» The problem
Output a character-exact copy of the data, images removed.

» Entries provided

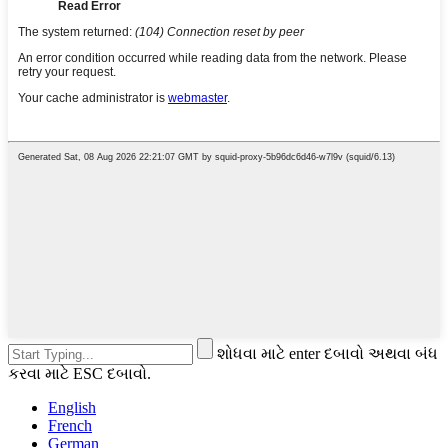
શોધવા માટે enter દબાવો અથવા બંધ
કરવા માટે ESC દબાવો.
English
French
German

» Response
શોધવા માટે enter દબાવો અથવા બંધ
કરવા માટે ESC દબાવો.
English
French
German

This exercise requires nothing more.